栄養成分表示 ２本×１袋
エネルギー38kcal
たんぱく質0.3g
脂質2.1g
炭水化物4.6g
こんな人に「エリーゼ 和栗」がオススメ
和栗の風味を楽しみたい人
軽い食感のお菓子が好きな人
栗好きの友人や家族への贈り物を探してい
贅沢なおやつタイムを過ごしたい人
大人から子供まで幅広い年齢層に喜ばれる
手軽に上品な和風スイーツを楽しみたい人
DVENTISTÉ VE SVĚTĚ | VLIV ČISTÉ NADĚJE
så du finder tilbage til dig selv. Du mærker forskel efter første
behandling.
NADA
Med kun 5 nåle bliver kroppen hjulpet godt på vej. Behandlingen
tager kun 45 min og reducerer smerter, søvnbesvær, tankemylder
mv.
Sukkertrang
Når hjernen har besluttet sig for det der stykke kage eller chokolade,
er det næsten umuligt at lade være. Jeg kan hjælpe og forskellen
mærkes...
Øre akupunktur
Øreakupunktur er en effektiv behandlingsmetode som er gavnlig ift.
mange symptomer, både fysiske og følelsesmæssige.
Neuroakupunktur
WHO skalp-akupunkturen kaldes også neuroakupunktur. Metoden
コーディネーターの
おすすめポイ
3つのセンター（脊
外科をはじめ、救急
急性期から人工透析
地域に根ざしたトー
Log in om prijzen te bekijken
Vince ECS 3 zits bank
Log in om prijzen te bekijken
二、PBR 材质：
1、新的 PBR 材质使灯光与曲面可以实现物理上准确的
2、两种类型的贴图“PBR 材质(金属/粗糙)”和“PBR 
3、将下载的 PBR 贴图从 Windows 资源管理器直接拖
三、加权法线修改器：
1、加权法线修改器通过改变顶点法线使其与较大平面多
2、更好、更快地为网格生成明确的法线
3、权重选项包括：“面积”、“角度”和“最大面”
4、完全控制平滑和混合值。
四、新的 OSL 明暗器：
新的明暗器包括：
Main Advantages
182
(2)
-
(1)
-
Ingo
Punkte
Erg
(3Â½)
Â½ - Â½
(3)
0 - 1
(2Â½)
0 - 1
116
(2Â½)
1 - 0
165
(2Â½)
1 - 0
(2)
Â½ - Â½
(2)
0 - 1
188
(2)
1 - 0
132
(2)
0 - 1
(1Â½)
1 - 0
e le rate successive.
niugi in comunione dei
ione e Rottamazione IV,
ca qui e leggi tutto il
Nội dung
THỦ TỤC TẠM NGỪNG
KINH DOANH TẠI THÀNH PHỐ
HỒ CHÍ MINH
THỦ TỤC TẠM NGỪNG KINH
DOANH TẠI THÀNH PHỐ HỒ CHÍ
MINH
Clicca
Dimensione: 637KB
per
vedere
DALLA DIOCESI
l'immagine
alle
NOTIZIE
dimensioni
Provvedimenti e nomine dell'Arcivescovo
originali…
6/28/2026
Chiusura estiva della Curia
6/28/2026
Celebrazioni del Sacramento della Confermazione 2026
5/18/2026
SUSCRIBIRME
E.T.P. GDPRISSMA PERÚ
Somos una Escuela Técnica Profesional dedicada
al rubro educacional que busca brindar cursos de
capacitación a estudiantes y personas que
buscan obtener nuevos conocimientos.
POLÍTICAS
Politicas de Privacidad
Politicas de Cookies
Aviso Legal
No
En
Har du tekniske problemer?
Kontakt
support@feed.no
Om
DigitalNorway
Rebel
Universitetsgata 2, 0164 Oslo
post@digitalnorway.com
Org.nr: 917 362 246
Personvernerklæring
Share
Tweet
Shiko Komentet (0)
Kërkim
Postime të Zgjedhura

### [TO DO]
Set all of the data down again exactly.

### [RESPONSE TO THE TASK]
栄養成分表示 ２本×１袋
エネルギー38kcal
たんぱく質0.3g
脂質2.1g
炭水化物4.6g
こんな人に「エリーゼ 和栗」がオススメ
和栗の風味を楽しみたい人
軽い食感のお菓子が好きな人
栗好きの友人や家族への贈り物を探してい
贅沢なおやつタイムを過ごしたい人
大人から子供まで幅広い年齢層に喜ばれる
手軽に上品な和風スイーツを楽しみたい人
DVENTISTÉ VE SVĚTĚ | VLIV ČISTÉ NADĚJE
så du finder tilbage til dig selv. Du mærker forskel efter første
behandling.
NADA
Med kun 5 nåle bliver kroppen hjulpet godt på vej. Behandlingen
tager kun 45 min og reducerer smerter, søvnbesvær, tankemylder
mv.
Sukkertrang
Når hjernen har besluttet sig for det der stykke kage eller chokolade,
er det næsten umuligt at lade være. Jeg kan hjælpe og forskellen
mærkes...
Øre akupunktur
Øreakupunktur er en effektiv behandlingsmetode som er gavnlig ift.
mange symptomer, både fysiske og følelsesmæssige.
Neuroakupunktur
WHO skalp-akupunkturen kaldes også neuroakupunktur. Metoden
コーディネーターの
おすすめポイ
3つのセンター（脊
外科をはじめ、救急
急性期から人工透析
地域に根ざしたトー
Log in om prijzen te bekijken
Vince ECS 3 zits bank
Log in om prijzen te bekijken
二、PBR 材质：
1、新的 PBR 材质使灯光与曲面可以实现物理上准确的
2、两种类型的贴图“PBR 材质(金属/粗糙)”和“PBR 
3、将下载的 PBR 贴图从 Windows 资源管理器直接拖
三、加权法线修改器：
1、加权法线修改器通过改变顶点法线使其与较大平面多
2、更好、更快地为网格生成明确的法线
3、权重选项包括：“面积”、“角度”和“最大面”
4、完全控制平滑和混合值。
四、新的 OSL 明暗器：
新的明暗器包括：
Main Advantages
182
(2)
-
(1)
-
Ingo
Punkte
Erg
(3Â½)
Â½ - Â½
(3)
0 - 1
(2Â½)
0 - 1
116
(2Â½)
1 - 0
165
(2Â½)
1 - 0
(2)
Â½ - Â½
(2)
0 - 1
188
(2)
1 - 0
132
(2)
0 - 1
(1Â½)
1 - 0
e le rate successive.
niugi in comunione dei
ione e Rottamazione IV,
ca qui e leggi tutto il
Nội dung
THỦ TỤC TẠM NGỪNG
KINH DOANH TẠI THÀNH PHỐ
HỒ CHÍ MINH
THỦ TỤC TẠM NGỪNG KINH
DOANH TẠI THÀNH PHỐ HỒ CHÍ
MINH
Clicca
Dimensione: 637KB
per
vedere
DALLA DIOCESI
l'immagine
alle
NOTIZIE
dimensioni
Provvedimenti e nomine dell'Arcivescovo
originali…
6/28/2026
Chiusura estiva della Curia
6/28/2026
Celebrazioni del Sacramento della Confermazione 2026
5/18/2026
SUSCRIBIRME
E.T.P. GDPRISSMA PERÚ
Somos una Escuela Técnica Profesional dedicada
al rubro educacional que busca brindar cursos de
capacitación a estudiantes y personas que
buscan obtener nuevos conocimientos.
POLÍTICAS
Politicas de Privacidad
Politicas de Cookies
Aviso Legal
No
En
Har du tekniske problemer?
Kontakt
support@feed.no
Om
DigitalNorway
Rebel
Universitetsgata 2, 0164 Oslo
post@digitalnorway.com
Org.nr: 917 362 246
Personvernerklæring
Share
Tweet
Shiko Komentet (0)
Kërkim
Postime të Zgjedhura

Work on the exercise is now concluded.